Appendix H | Dependencies and handoff
What a developer needs to pick this up.
Runtime versions, repos, libraries, and the handoff checklist.
Azure AI Foundry
GA channel
Agent service. Hosts the Python orchestration code and brokers Claude calls.
Anthropic Claude
Sonnet 4.6 (Foundry catalog)
Reasoning model. Model choice is configurable in settings; Sonnet is the default for Phase 1 on cost-quality balance.
Python
3.11
Runtime in Foundry. Pinned to 3.11 for stability; 3.12 upgrade tracked as Phase 1.5.
Microsoft Graph SDK
msgraph-sdk-python 1.x
Official SDK. Covers mail, calendar, chat, drive, todo endpoints in a single client.
Copilot Studio
Power Platform current
Surface layer. Publishes the Concierge agent into M365 Copilot chat. Dataverse is the backing store Studio uses natively.
Application Insights
Log Analytics workspace
Audit log target. Customer's existing workspace or a dedicated one per the reviewer's preference.
Dataverse
Tenant default
Config store. Four tables in Phase 1, six by Phase 4. All composite-keyed on tenant plus user.
Handoff checklist
At Phase 1 ship, the handoff artifact is: one GitHub repo with the Python orchestration, one Bicep template for the Foundry workspace and App Insights, one Dataverse solution file for the tables, one Copilot Studio solution file for the agent, one admin-consent URL for the delegated scopes, and this technical appendix versioned alongside the code. The scope study ships as the user-facing README; this appendix ships as the developer-facing one.

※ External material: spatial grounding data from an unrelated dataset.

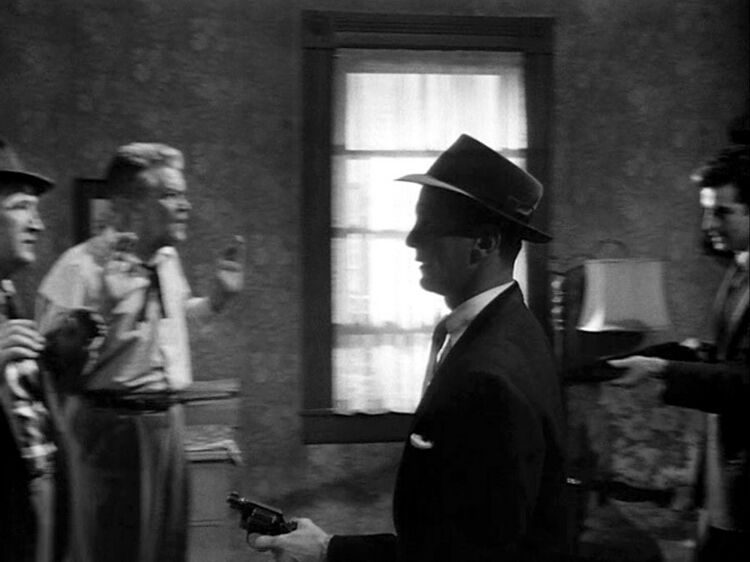 What are the coordinates of `window` in the screenshot? It's located at (404, 316). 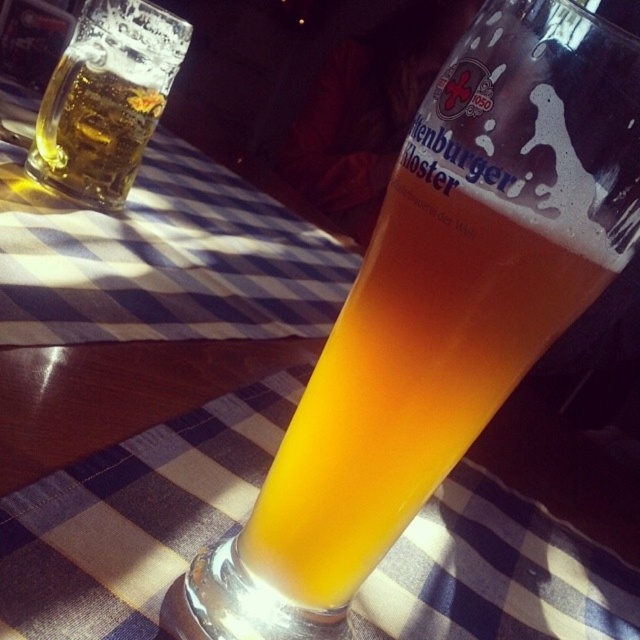 Question: Is translucent glass beer at center to the right of translucent glass mug at upper left from the viewer's perspective?

Choices:
 (A) yes
 (B) no

Answer: (A)

Question: Does translucent glass beer at center appear under translucent glass mug at upper left?

Choices:
 (A) yes
 (B) no

Answer: (A)

Question: Which point is closer to the camera?

Choices:
 (A) (102, 36)
 (B) (305, 467)

Answer: (B)

Question: Can you confirm if translucent glass beer at center is thinner than translucent glass mug at upper left?

Choices:
 (A) no
 (B) yes

Answer: (A) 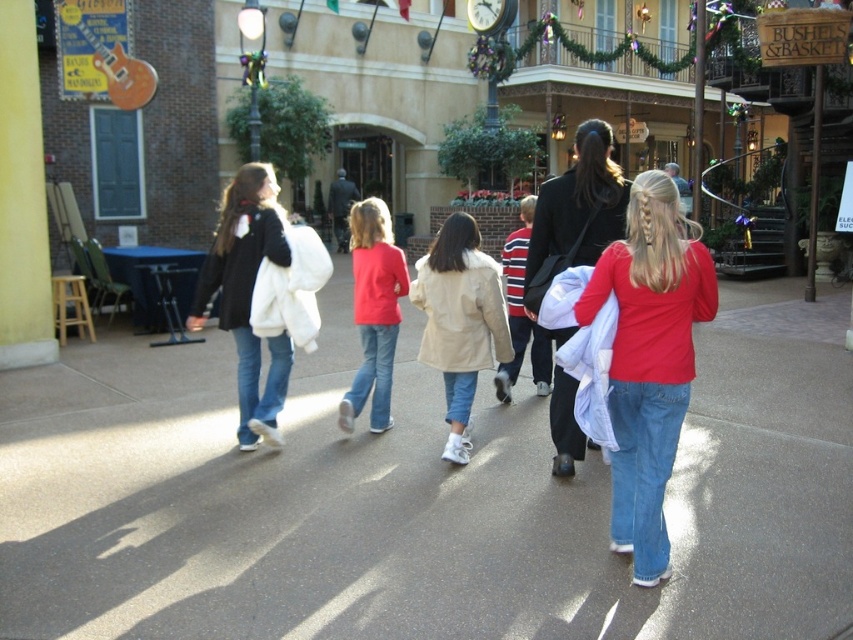 Measure the distance from beige fur-trimmed coat at center to matte red sweater at center.

beige fur-trimmed coat at center is 1.05 meters away from matte red sweater at center.

Between point (433, 310) and point (352, 280), which one is positioned in front?

Point (433, 310)

At what (x,y) coordinates should I click in order to perform the action: click on beige fur-trimmed coat at center. Please return your answer as a coordinate pair (x, y). This screenshot has width=853, height=640. Looking at the image, I should click on (459, 321).

Where is `beige fur-trimmed coat at center`? This screenshot has width=853, height=640. beige fur-trimmed coat at center is located at coordinates (459, 321).

Which is more to the right, matte red shirt at center or beige fur-trimmed coat at center?

From the viewer's perspective, matte red shirt at center appears more on the right side.

Between point (688, 310) and point (490, 275), which one is positioned in front?

Point (688, 310)

This screenshot has width=853, height=640. Find the location of `matte red shirt at center`. matte red shirt at center is located at coordinates (648, 358).

Based on the photo, is white fluffy coat at center wider than beige fur-trimmed coat at center?

Indeed, white fluffy coat at center has a greater width compared to beige fur-trimmed coat at center.

Identify the location of white fluffy coat at center. click(247, 296).

You are a GUI agent. You are given a task and a screenshot of the screen. Output one action in this format:
    pyautogui.click(x=<x>, y=<y>)
    Task: Click on the white fluffy coat at center
    The width and height of the screenshot is (853, 640).
    Given the screenshot: What is the action you would take?
    pyautogui.click(x=247, y=296) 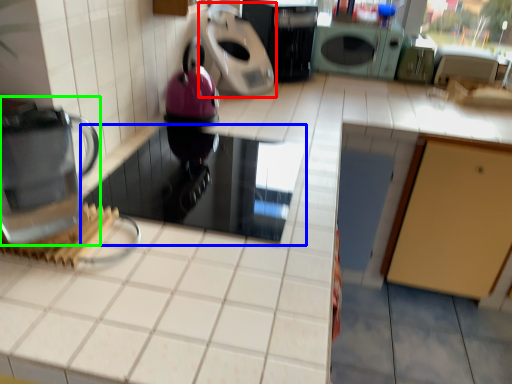 Question: Considering the real-world distances, which object is farthest from kitchen appliance (highlighted by a red box)? appliance (highlighted by a blue box) or home appliance (highlighted by a green box)?

Choices:
 (A) appliance
 (B) home appliance

Answer: (B) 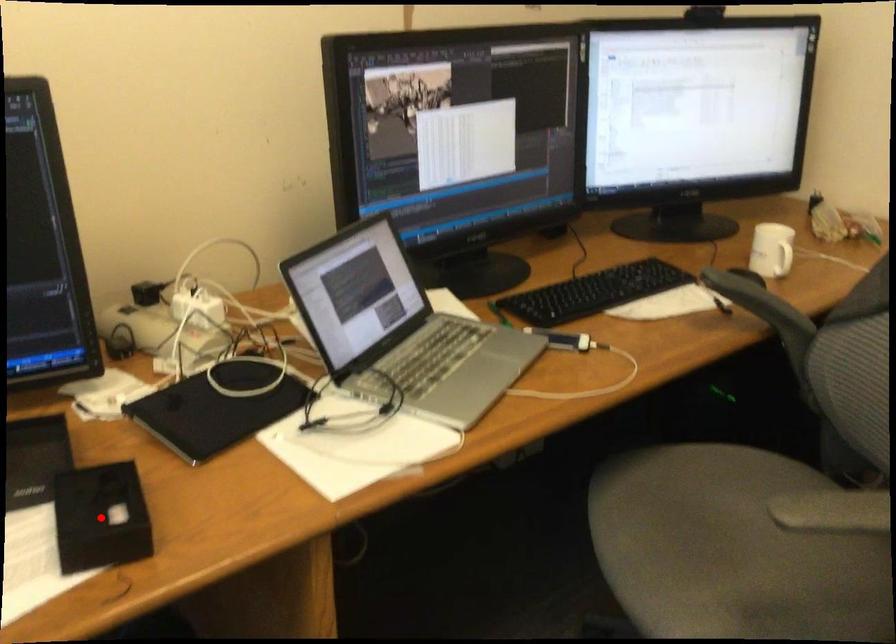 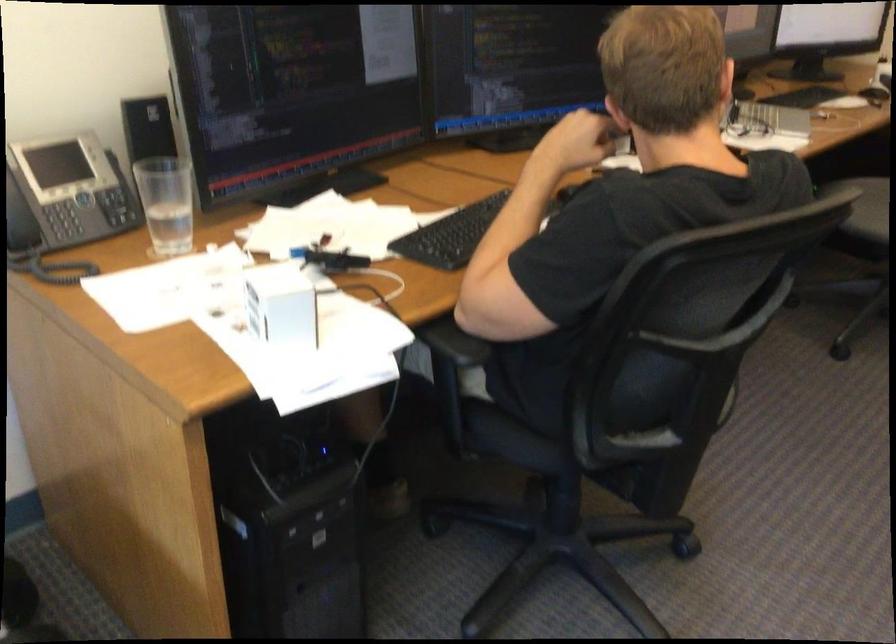 Question: I am providing you with two images of the same scene from different viewpoints. A red point is marked on the first image. Is the red point's position out of view in image 2?

Choices:
 (A) Yes
 (B) No

Answer: (A) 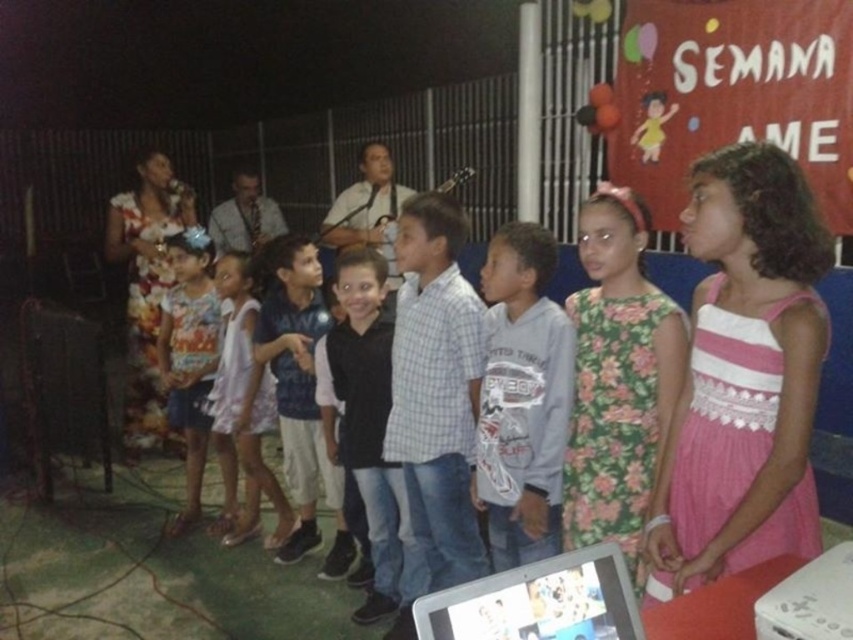 Does floral dress at center have a lesser width compared to printed cotton dress at center?

Yes, floral dress at center is thinner than printed cotton dress at center.

Does point (599, 212) lie behind point (169, 250)?

No, (599, 212) is closer to viewer.

Locate an element on the screen. Image resolution: width=853 pixels, height=640 pixels. floral dress at center is located at coordinates (618, 378).

Between silver plastic tablet at center and printed cotton dress at center, which one appears on the right side from the viewer's perspective?

From the viewer's perspective, silver plastic tablet at center appears more on the right side.

Locate an element on the screen. This screenshot has height=640, width=853. silver plastic tablet at center is located at coordinates (538, 602).

At what (x,y) coordinates should I click in order to perform the action: click on silver plastic tablet at center. Please return your answer as a coordinate pair (x, y). This screenshot has height=640, width=853. Looking at the image, I should click on (538, 602).

Which is more to the left, dark blue jersey at center or light pink fabric dress at center?

From the viewer's perspective, light pink fabric dress at center appears more on the left side.

Is dark blue jersey at center closer to camera compared to light pink fabric dress at center?

Yes, dark blue jersey at center is in front of light pink fabric dress at center.

The width and height of the screenshot is (853, 640). In order to click on dark blue jersey at center in this screenshot , I will do `click(299, 392)`.

At what (x,y) coordinates should I click in order to perform the action: click on dark blue jersey at center. Please return your answer as a coordinate pair (x, y). The height and width of the screenshot is (640, 853). Looking at the image, I should click on (299, 392). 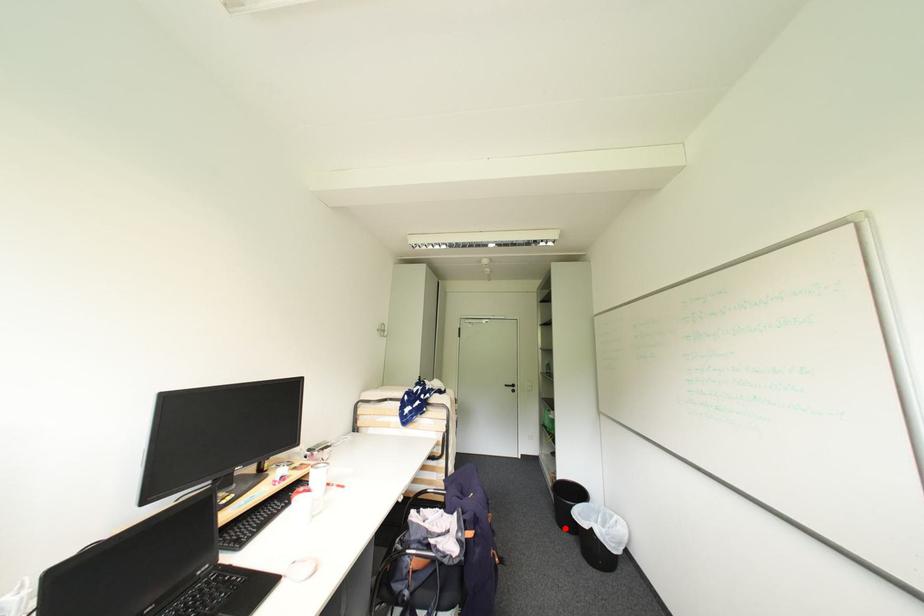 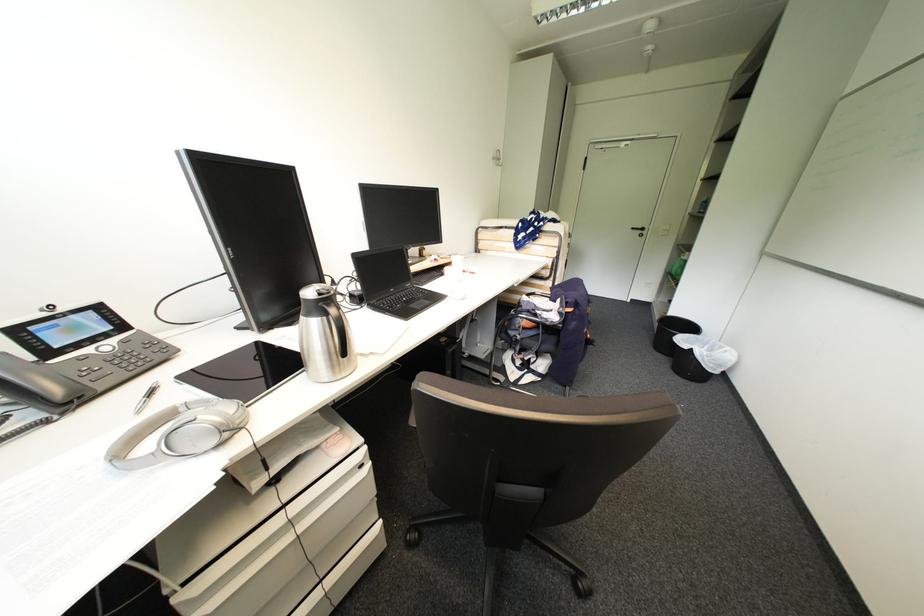 Find the pixel in the second image that matches the highlighted location in the first image.

(660, 351) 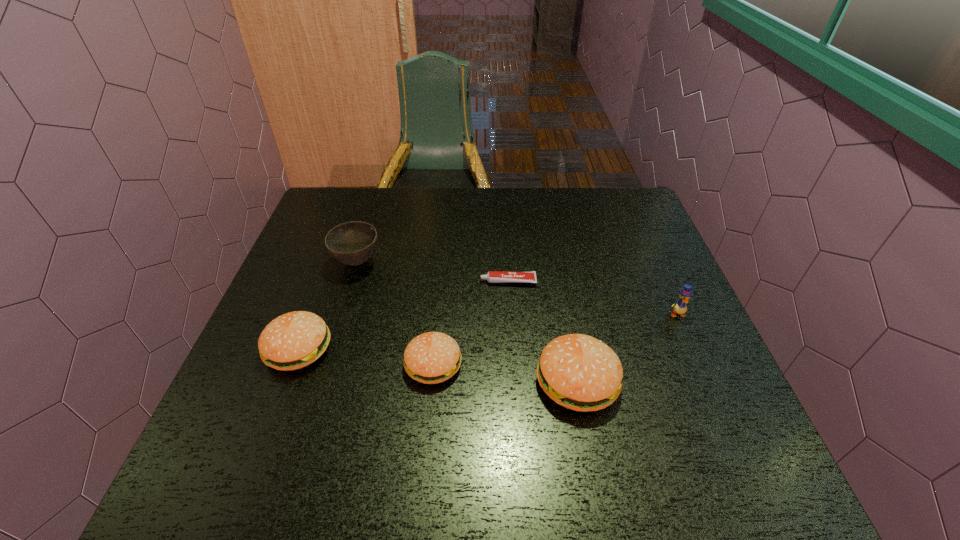 Find the location of a particular element. vacant space located 0.130m on the left of the fourth object from right to left is located at coordinates (346, 364).

In order to click on free region located on the back of the rightmost patty in this screenshot , I will do `click(560, 289)`.

Identify the location of vacant area situated 0.080m on the face of the rightmost object, where the monocle is placed. This screenshot has width=960, height=540. [x=690, y=346].

This screenshot has width=960, height=540. What are the coordinates of `free space located on the right of the bowl` in the screenshot? It's located at (524, 262).

I want to click on free location located 0.350m at the nozzle of the toothpaste, so click(x=347, y=281).

Locate an element on the screen. This screenshot has width=960, height=540. free space located 0.060m at the nozzle of the toothpaste is located at coordinates (457, 281).

Locate an element on the screen. free space located at the nozzle of the toothpaste is located at coordinates (461, 281).

Identify the location of object that is at the near edge. The height and width of the screenshot is (540, 960). (579, 372).

You are a GUI agent. You are given a task and a screenshot of the screen. Output one action in this format:
    pyautogui.click(x=<x>, y=<y>)
    Task: Click on the patty present at the left edge
    The width and height of the screenshot is (960, 540).
    Given the screenshot: What is the action you would take?
    pyautogui.click(x=294, y=340)

Locate an element on the screen. The height and width of the screenshot is (540, 960). bowl positioned at the left edge is located at coordinates (x=352, y=243). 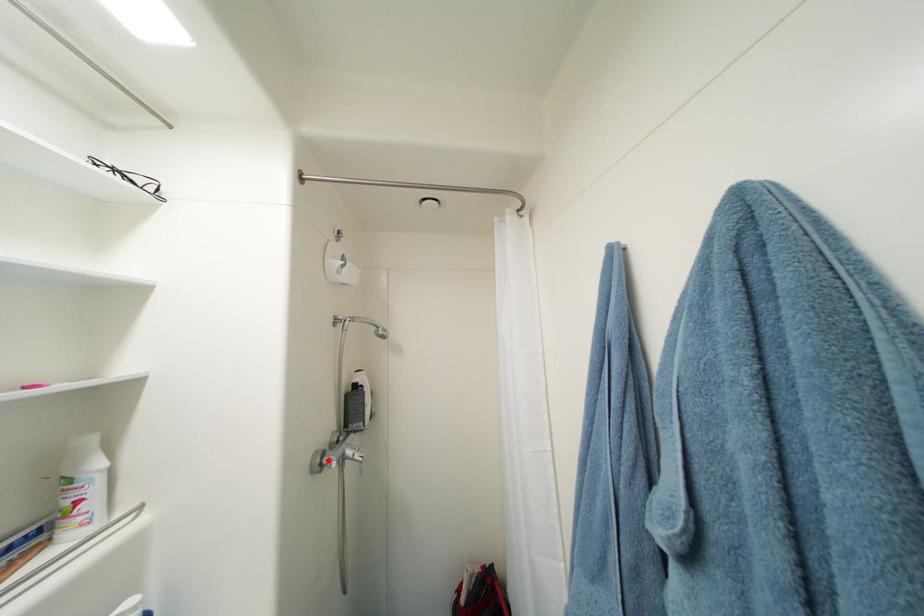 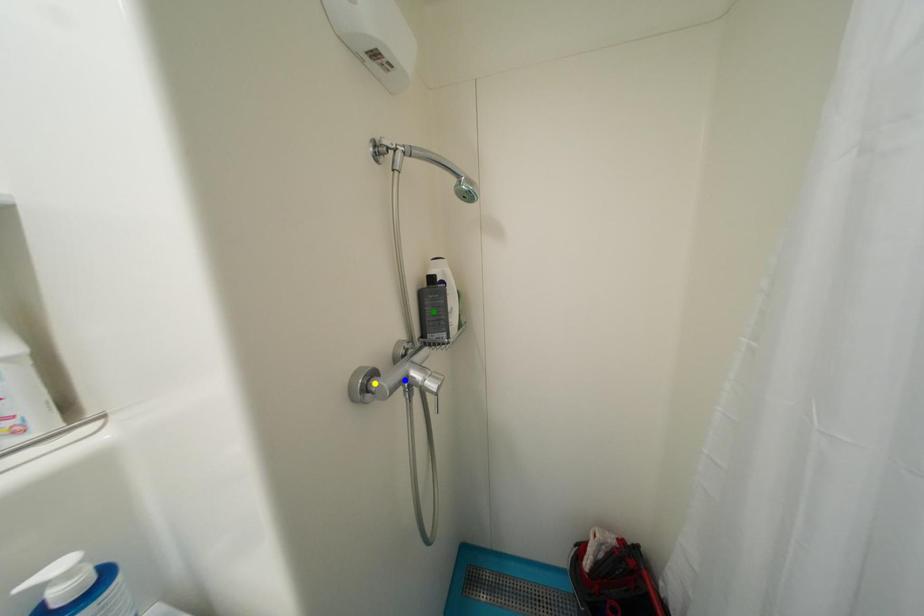 Question: I am providing you with two images of the same scene from different viewpoints. A red point is marked on the first image. You are given multiple points on the second image. Which point in image 2 represents the same 3d spot as the red point in image 1?

Choices:
 (A) yellow point
 (B) blue point
 (C) green point

Answer: (A) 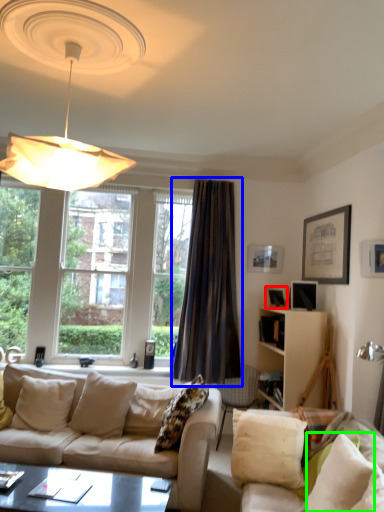 Question: Which object is the farthest from picture frame (highlighted by a red box)? Choose among these: curtain (highlighted by a blue box) or pillow (highlighted by a green box).

Choices:
 (A) curtain
 (B) pillow

Answer: (B) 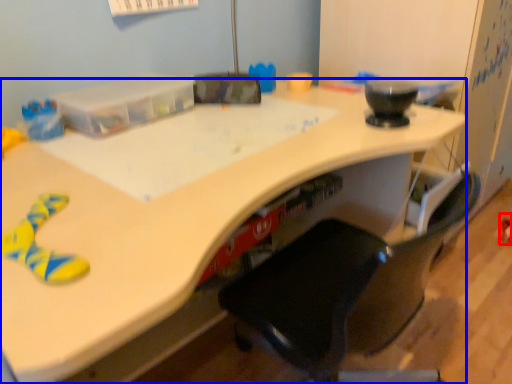 Question: Among these objects, which one is nearest to the camera, toy (highlighted by a red box) or desk (highlighted by a blue box)?

Choices:
 (A) toy
 (B) desk

Answer: (B) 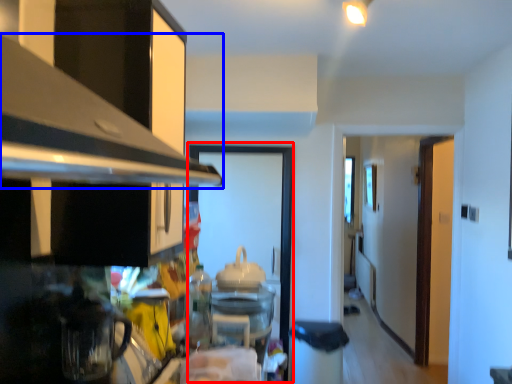 Question: Which object is closer to the camera taking this photo, glass door (highlighted by a red box) or exhaust hood (highlighted by a blue box)?

Choices:
 (A) glass door
 (B) exhaust hood

Answer: (B) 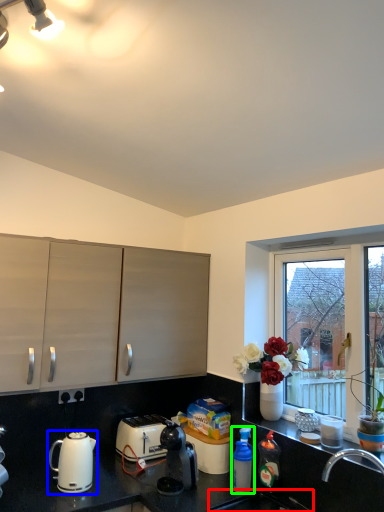 Question: Which object is positioned closest to sink (highlighted by a red box)? Select from kettle (highlighted by a blue box) and bottle (highlighted by a green box).

Choices:
 (A) kettle
 (B) bottle

Answer: (B)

Both documents are versioned and updated as the build advances. The scope study version tracks user-facing capability; the appendix version tracks the implementation contract. A reader comparing the two at any point can see exactly which promises have been built and which are still ahead.
The short version of the appendix.
Phase 1 needs five delegated Graph scopes, fourteen typed tool functions, four Dataverse tables, one JSON voice profile, one Application Insights workspace, and one Foundry agent with Claude as the reasoning model. The scope study is the why and the shape. This document is the contract.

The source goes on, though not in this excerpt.